*Records for the exercise*.
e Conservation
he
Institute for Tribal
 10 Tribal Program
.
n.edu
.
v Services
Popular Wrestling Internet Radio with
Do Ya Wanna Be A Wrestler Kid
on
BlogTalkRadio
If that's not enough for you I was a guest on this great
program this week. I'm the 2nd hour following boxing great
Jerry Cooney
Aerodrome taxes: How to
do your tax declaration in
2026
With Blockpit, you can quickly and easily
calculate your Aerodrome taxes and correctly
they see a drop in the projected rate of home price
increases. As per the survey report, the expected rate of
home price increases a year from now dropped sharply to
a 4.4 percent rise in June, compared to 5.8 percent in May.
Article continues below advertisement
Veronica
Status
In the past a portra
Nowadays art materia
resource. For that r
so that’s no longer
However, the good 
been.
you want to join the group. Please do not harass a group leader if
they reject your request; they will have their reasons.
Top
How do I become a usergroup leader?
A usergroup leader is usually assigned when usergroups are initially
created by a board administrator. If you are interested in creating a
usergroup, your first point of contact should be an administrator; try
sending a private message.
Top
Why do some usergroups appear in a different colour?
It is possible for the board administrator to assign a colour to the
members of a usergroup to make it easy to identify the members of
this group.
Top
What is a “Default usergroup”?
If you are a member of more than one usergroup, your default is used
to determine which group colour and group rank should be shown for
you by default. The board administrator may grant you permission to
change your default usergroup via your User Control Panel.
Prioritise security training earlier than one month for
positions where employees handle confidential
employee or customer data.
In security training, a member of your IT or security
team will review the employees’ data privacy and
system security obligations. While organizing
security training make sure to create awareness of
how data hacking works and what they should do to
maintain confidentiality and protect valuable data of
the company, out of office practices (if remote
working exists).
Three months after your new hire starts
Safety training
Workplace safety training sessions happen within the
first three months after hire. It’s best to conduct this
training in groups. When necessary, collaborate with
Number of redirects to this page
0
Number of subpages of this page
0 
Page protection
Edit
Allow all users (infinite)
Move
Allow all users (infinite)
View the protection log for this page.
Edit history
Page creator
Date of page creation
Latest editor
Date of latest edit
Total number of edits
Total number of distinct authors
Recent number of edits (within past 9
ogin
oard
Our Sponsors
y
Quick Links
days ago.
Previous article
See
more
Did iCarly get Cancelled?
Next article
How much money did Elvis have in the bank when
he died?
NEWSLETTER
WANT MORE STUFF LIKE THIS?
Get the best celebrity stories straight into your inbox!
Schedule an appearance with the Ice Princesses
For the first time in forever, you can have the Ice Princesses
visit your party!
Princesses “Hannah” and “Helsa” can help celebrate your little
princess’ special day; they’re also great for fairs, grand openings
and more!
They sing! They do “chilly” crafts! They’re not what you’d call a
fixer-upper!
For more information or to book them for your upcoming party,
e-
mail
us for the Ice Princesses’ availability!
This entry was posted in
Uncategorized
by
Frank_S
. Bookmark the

*Brief*. A complete and exact transcription of the material is required.

*Solution for this exercise*.
e Conservation
he
Institute for Tribal
 10 Tribal Program
.
n.edu
.
v Services
Popular Wrestling Internet Radio with
Do Ya Wanna Be A Wrestler Kid
on
BlogTalkRadio
If that's not enough for you I was a guest on this great
program this week. I'm the 2nd hour following boxing great
Jerry Cooney
Aerodrome taxes: How to
do your tax declaration in
2026
With Blockpit, you can quickly and easily
calculate your Aerodrome taxes and correctly
they see a drop in the projected rate of home price
increases. As per the survey report, the expected rate of
home price increases a year from now dropped sharply to
a 4.4 percent rise in June, compared to 5.8 percent in May.
Article continues below advertisement
Veronica
Status
In the past a portra
Nowadays art materia
resource. For that r
so that’s no longer
However, the good 
been.
you want to join the group. Please do not harass a group leader if
they reject your request; they will have their reasons.
Top
How do I become a usergroup leader?
A usergroup leader is usually assigned when usergroups are initially
created by a board administrator. If you are interested in creating a
usergroup, your first point of contact should be an administrator; try
sending a private message.
Top
Why do some usergroups appear in a different colour?
It is possible for the board administrator to assign a colour to the
members of a usergroup to make it easy to identify the members of
this group.
Top
What is a “Default usergroup”?
If you are a member of more than one usergroup, your default is used
to determine which group colour and group rank should be shown for
you by default. The board administrator may grant you permission to
change your default usergroup via your User Control Panel.
Prioritise security training earlier than one month for
positions where employees handle confidential
employee or customer data.
In security training, a member of your IT or security
team will review the employees’ data privacy and
system security obligations. While organizing
security training make sure to create awareness of
how data hacking works and what they should do to
maintain confidentiality and protect valuable data of
the company, out of office practices (if remote
working exists).
Three months after your new hire starts
Safety training
Workplace safety training sessions happen within the
first three months after hire. It’s best to conduct this
training in groups. When necessary, collaborate with
Number of redirects to this page
0
Number of subpages of this page
0 
Page protection
Edit
Allow all users (infinite)
Move
Allow all users (infinite)
View the protection log for this page.
Edit history
Page creator
Date of page creation
Latest editor
Date of latest edit
Total number of edits
Total number of distinct authors
Recent number of edits (within past 9
ogin
oard
Our Sponsors
y
Quick Links
days ago.
Previous article
See
more
Did iCarly get Cancelled?
Next article
How much money did Elvis have in the bank when
he died?
NEWSLETTER
WANT MORE STUFF LIKE THIS?
Get the best celebrity stories straight into your inbox!
Schedule an appearance with the Ice Princesses
For the first time in forever, you can have the Ice Princesses
visit your party!
Princesses “Hannah” and “Helsa” can help celebrate your little
princess’ special day; they’re also great for fairs, grand openings
and more!
They sing! They do “chilly” crafts! They’re not what you’d call a
fixer-upper!
For more information or to book them for your upcoming party,
e-
mail
us for the Ice Princesses’ availability!
This entry was posted in
Uncategorized
by
Frank_S
. Bookmark the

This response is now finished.